** Records for this exercise follows **

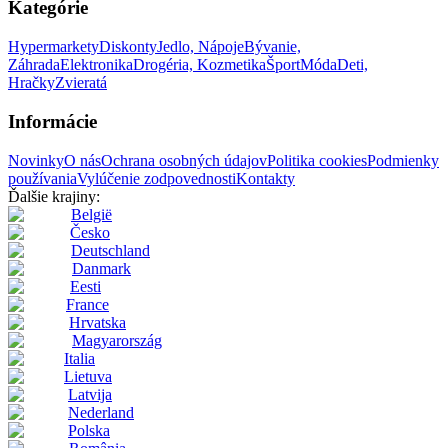
Kategórie
Hypermarkety
Diskonty
Jedlo, Nápoje
Bývanie,
Záhrada
Elektronika
Drogéria, Kozmetika
Šport
Móda
Deti,
Hračky
Zvieratá
Informácie
Novinky
O nás
Ochrana osobných údajov
Politika cookies
Podmienky
používania
Vylúčenie zodpovednosti
Kontakty
Ďalšie krajiny:
België
Česko
Deutschland
Danmark
Eesti
France
Hrvatska
Magyarország
Italia
Lietuva
Latvija
Nederland
Polska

** End of Records for this exercise **

> Your assignment: Restate every line above word for word. Do not carry over the images.

> Output for this exercise:
Kategórie
Hypermarkety
Diskonty
Jedlo, Nápoje
Bývanie,
Záhrada
Elektronika
Drogéria, Kozmetika
Šport
Móda
Deti,
Hračky
Zvieratá
Informácie
Novinky
O nás
Ochrana osobných údajov
Politika cookies
Podmienky
používania
Vylúčenie zodpovednosti
Kontakty
Ďalšie krajiny:
België
Česko
Deutschland
Danmark
Eesti
France
Hrvatska
Magyarország
Italia
Lietuva
Latvija
Nederland
Polska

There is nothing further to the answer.